Available data:
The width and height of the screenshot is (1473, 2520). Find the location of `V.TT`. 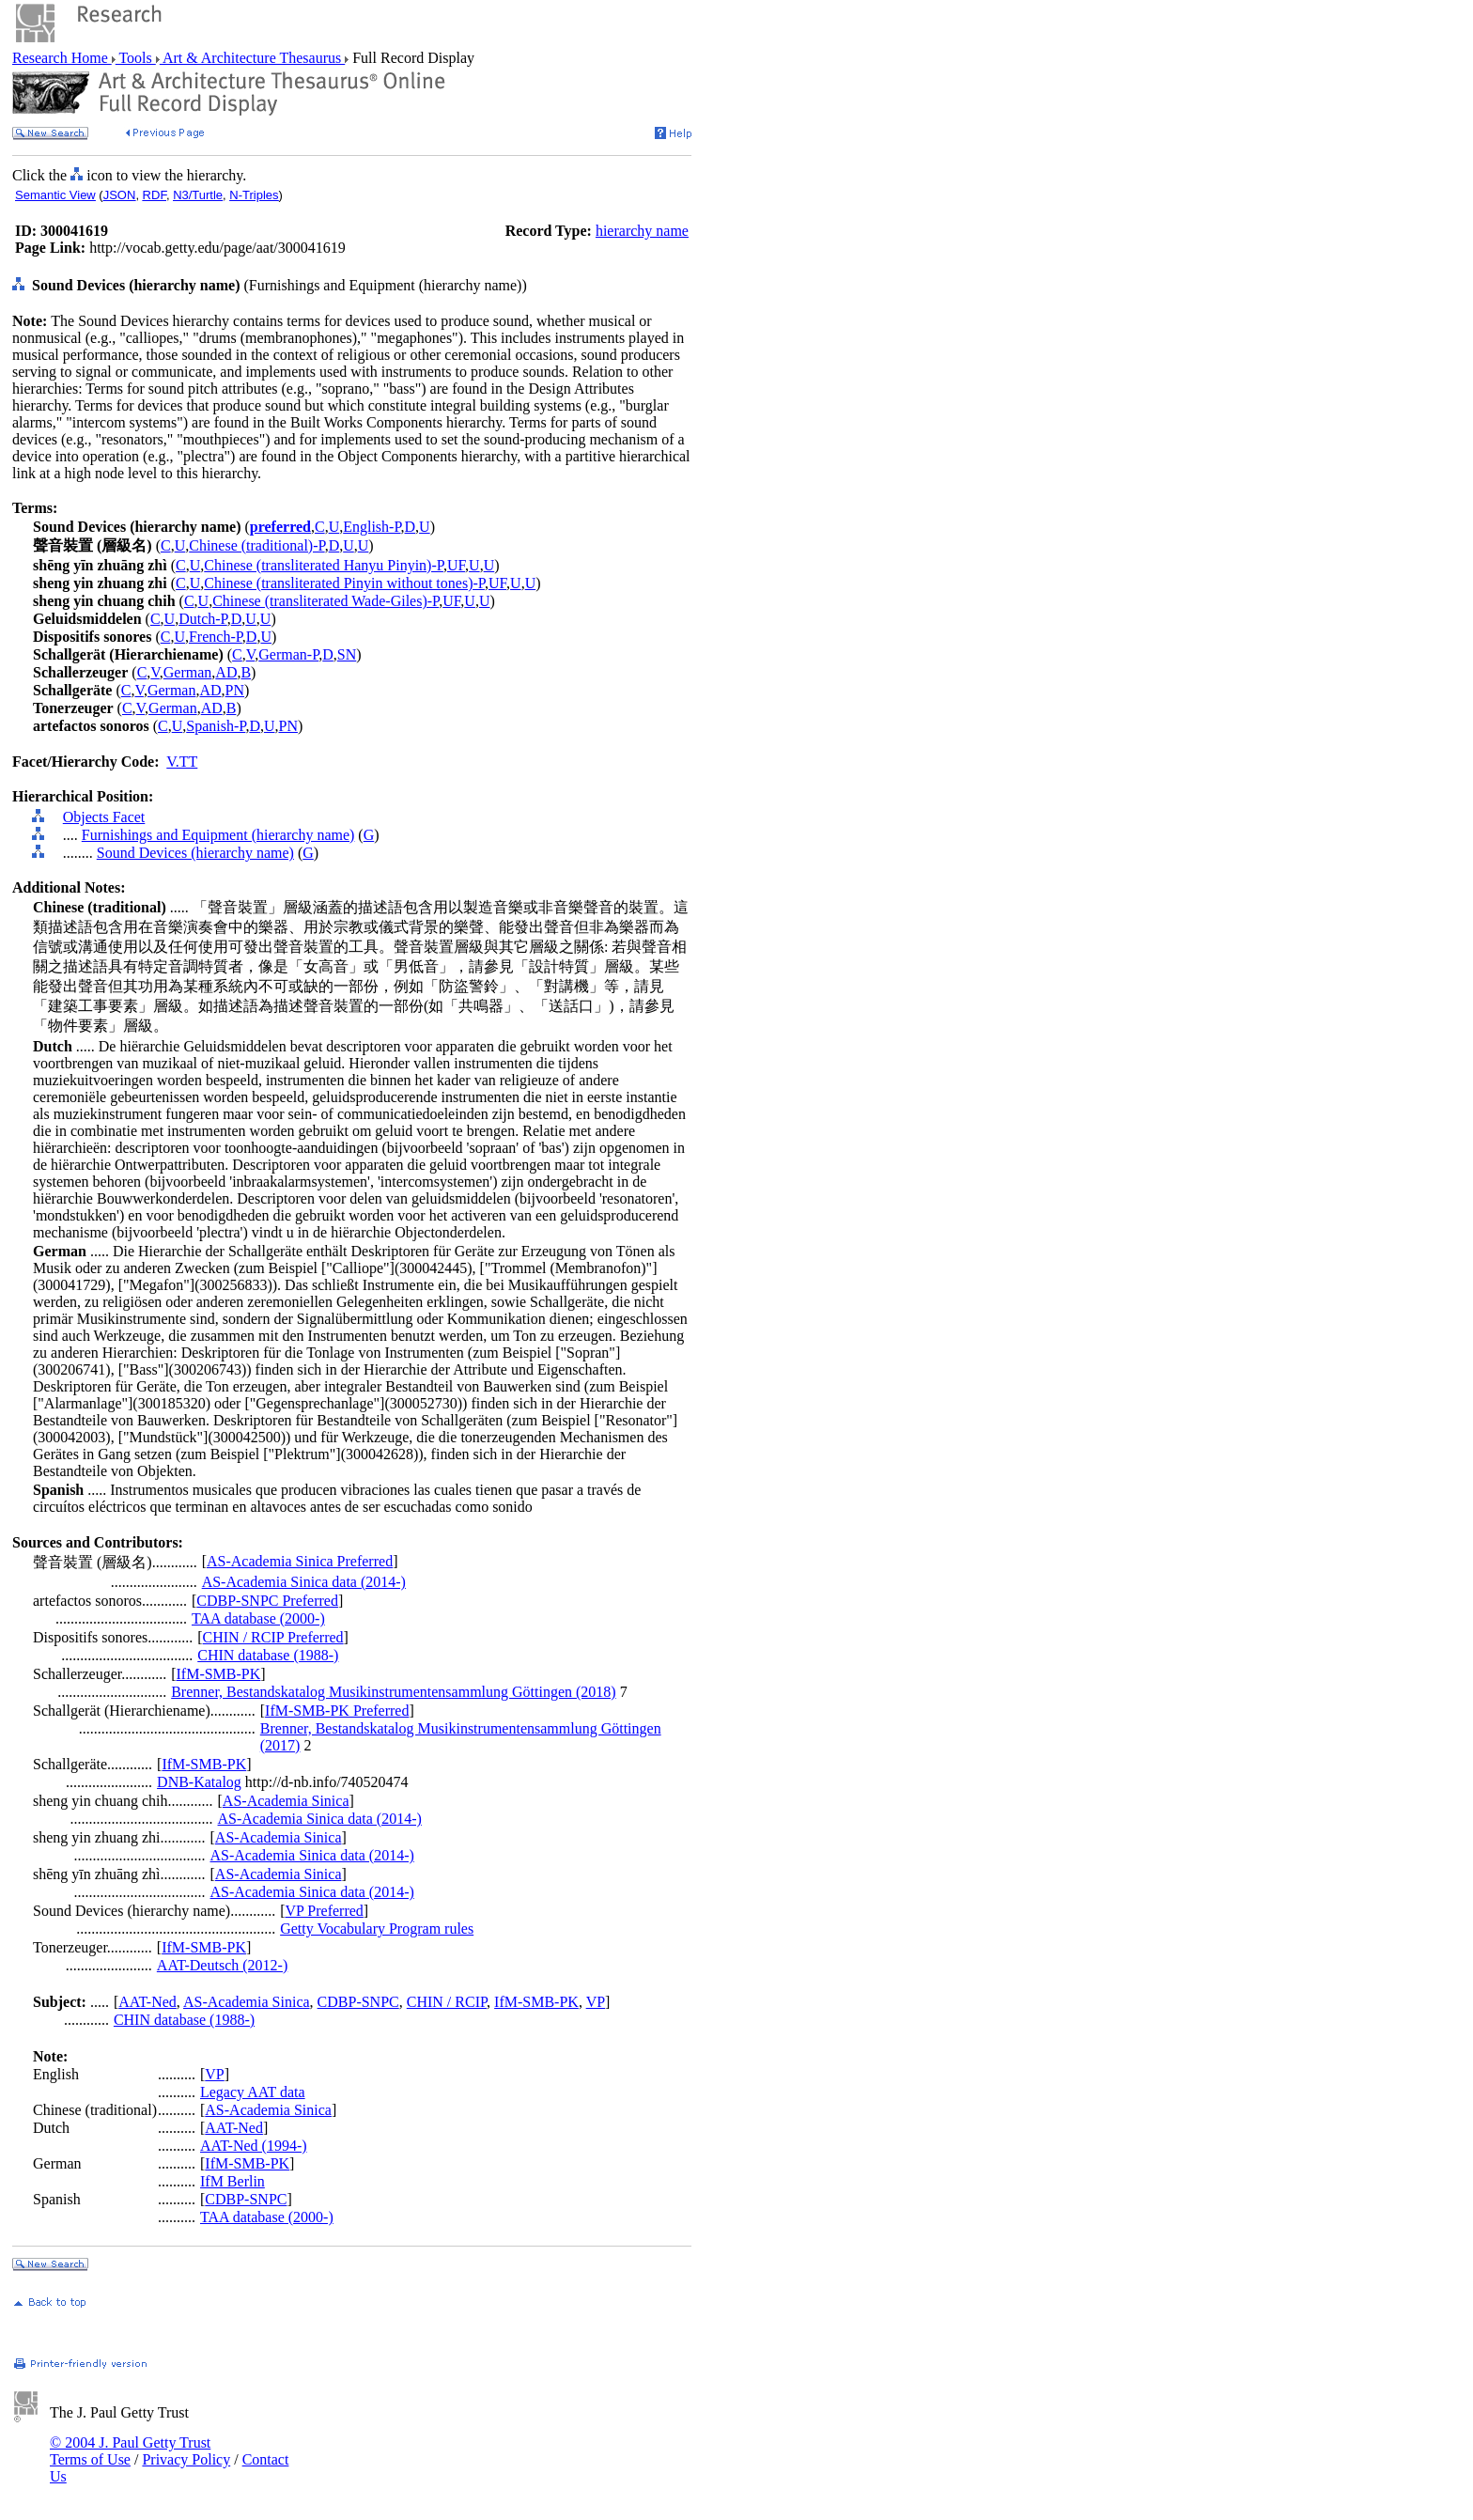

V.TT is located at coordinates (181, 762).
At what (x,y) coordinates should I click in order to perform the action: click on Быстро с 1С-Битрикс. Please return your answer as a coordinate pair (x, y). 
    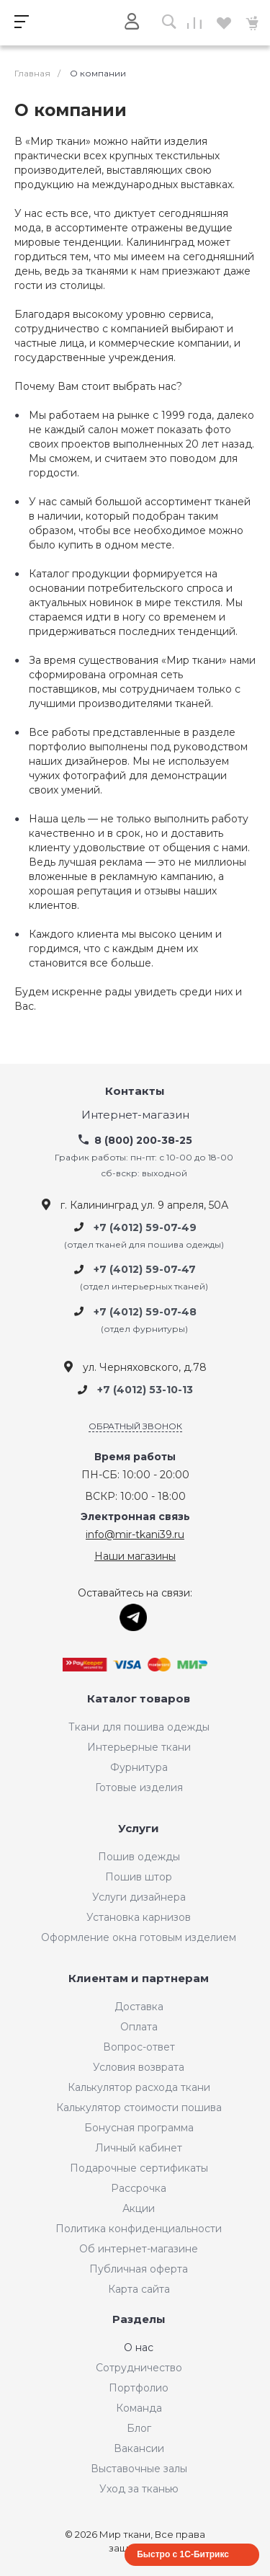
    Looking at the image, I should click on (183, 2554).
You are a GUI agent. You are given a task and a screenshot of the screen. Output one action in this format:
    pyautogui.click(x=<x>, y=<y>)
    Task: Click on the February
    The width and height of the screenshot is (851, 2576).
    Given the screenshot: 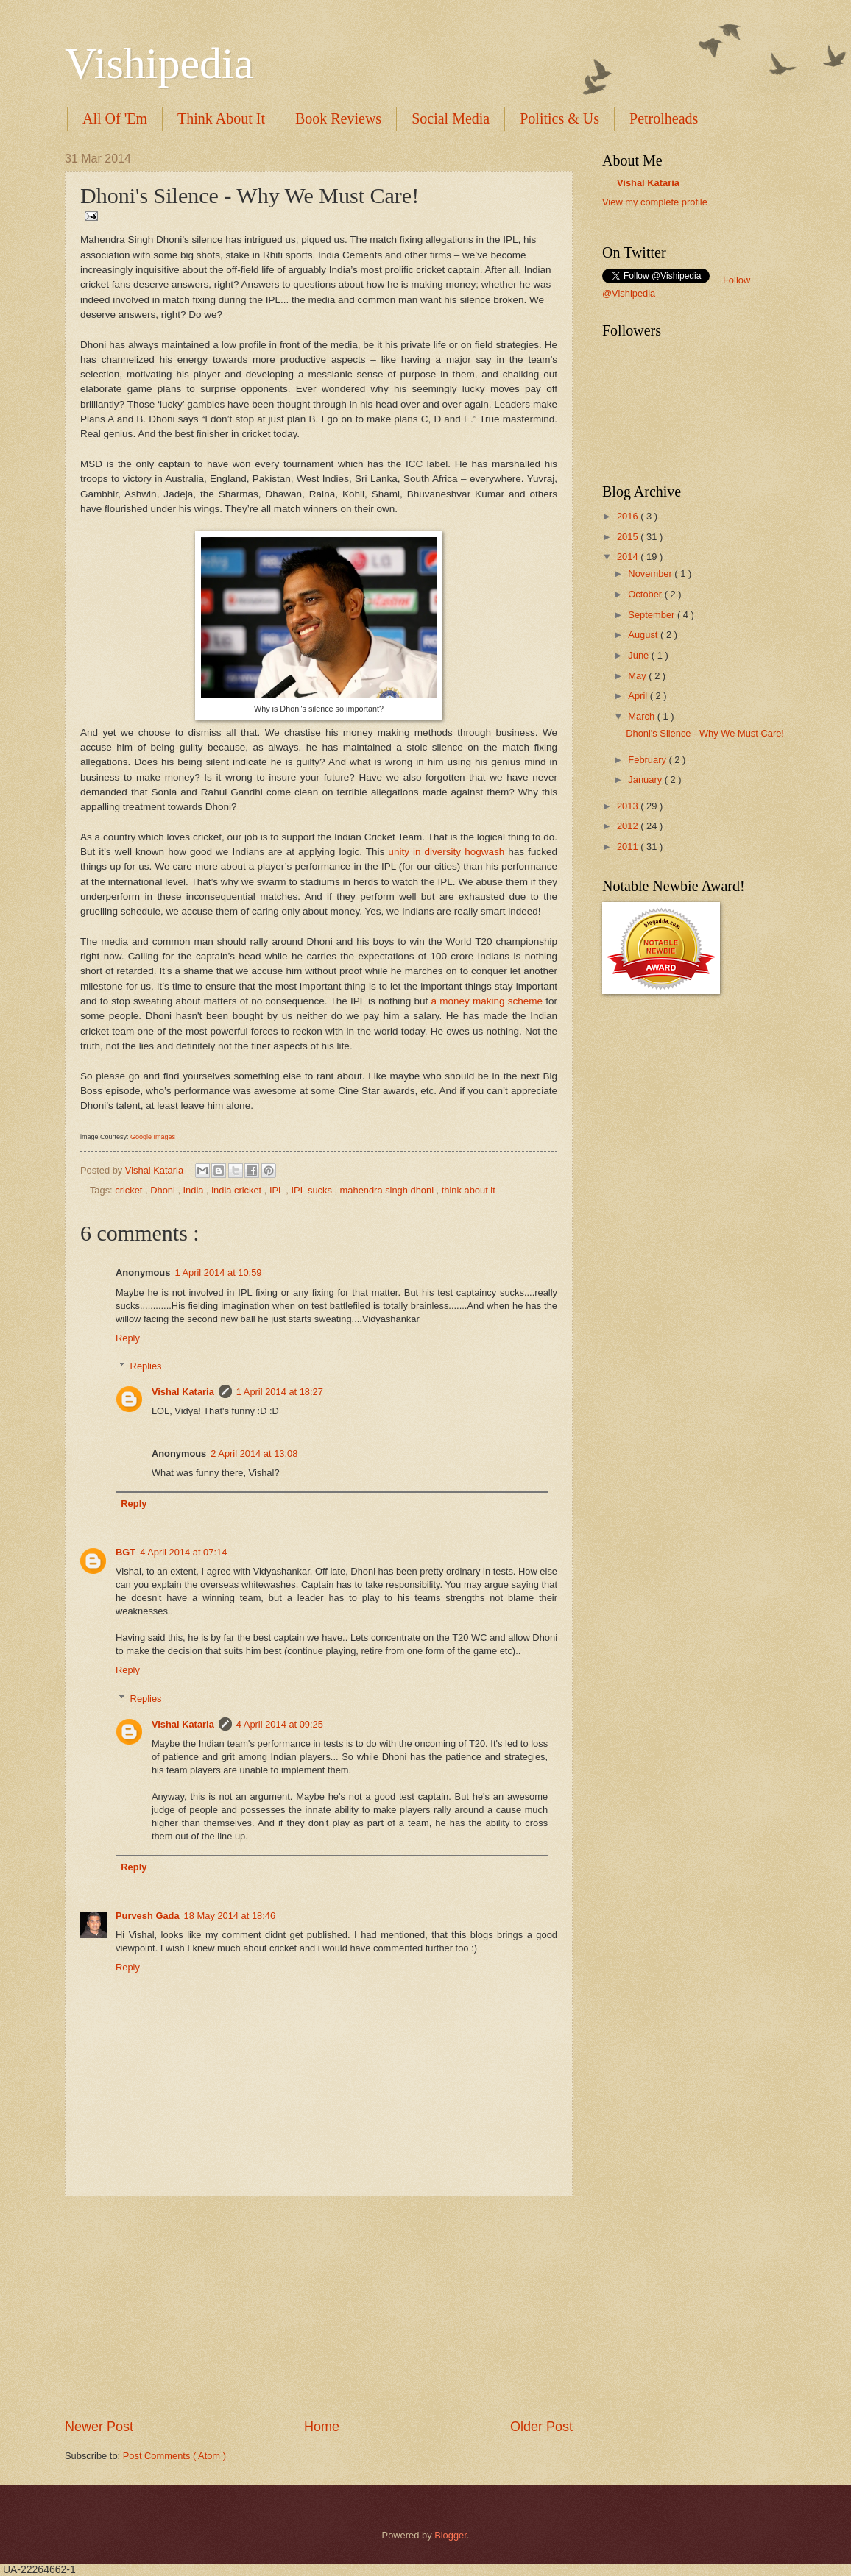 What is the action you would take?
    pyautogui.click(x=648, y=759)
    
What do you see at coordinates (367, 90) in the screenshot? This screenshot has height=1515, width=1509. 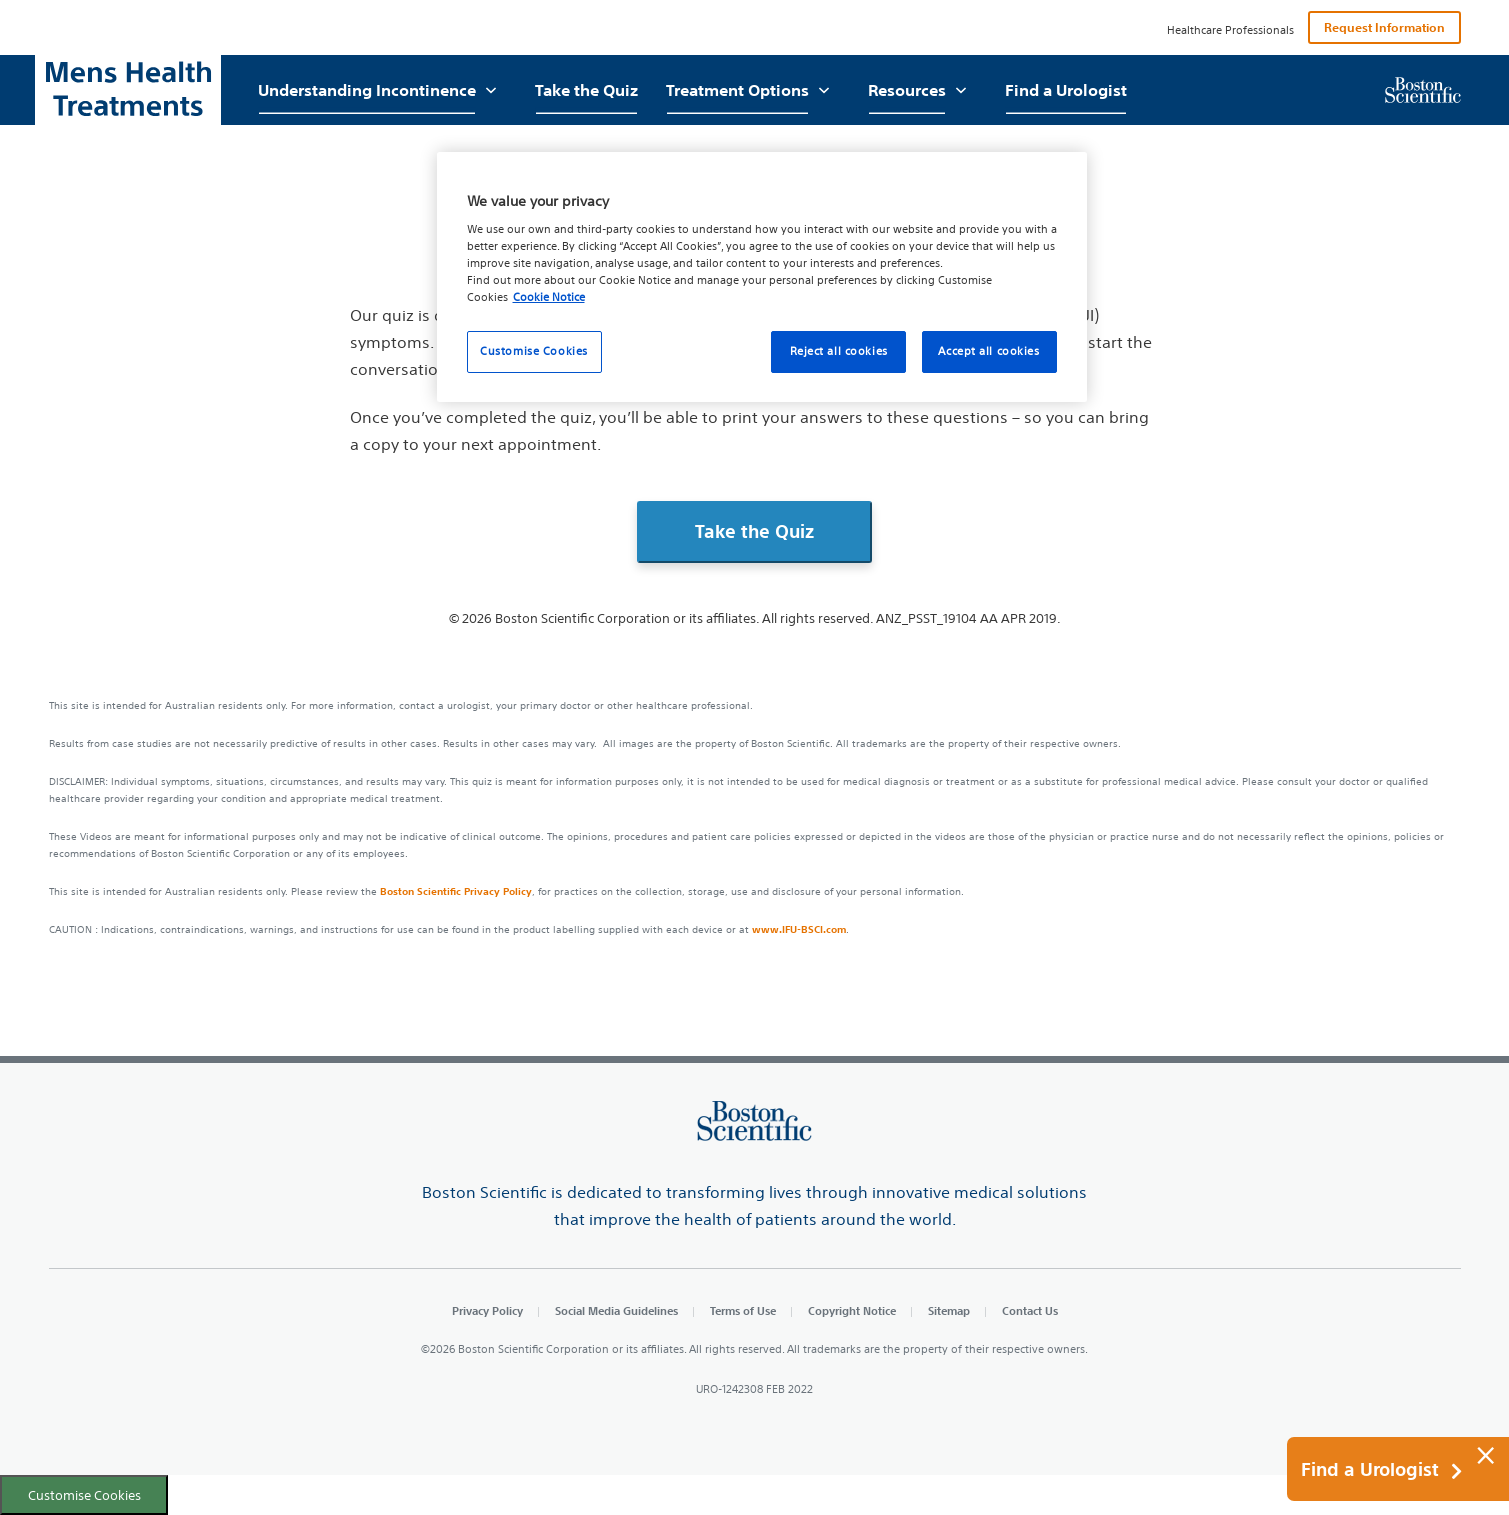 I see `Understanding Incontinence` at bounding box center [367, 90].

Task to carry out:
For this answer, retype the lines from the start of the listing through the line that holds "Task: Click on the February", inclusive, exactly and without pictures.

Response box:
The width and height of the screenshot is (1473, 2520). Find the location of `V.TT`. 

V.TT is located at coordinates (181, 762).
At what (x,y) coordinates should I click in order to perform the action: click on Быстро с 1С-Битрикс. Please return your answer as a coordinate pair (x, y). 
    Looking at the image, I should click on (183, 2554).
You are a GUI agent. You are given a task and a screenshot of the screen. Output one action in this format:
    pyautogui.click(x=<x>, y=<y>)
    Task: Click on the February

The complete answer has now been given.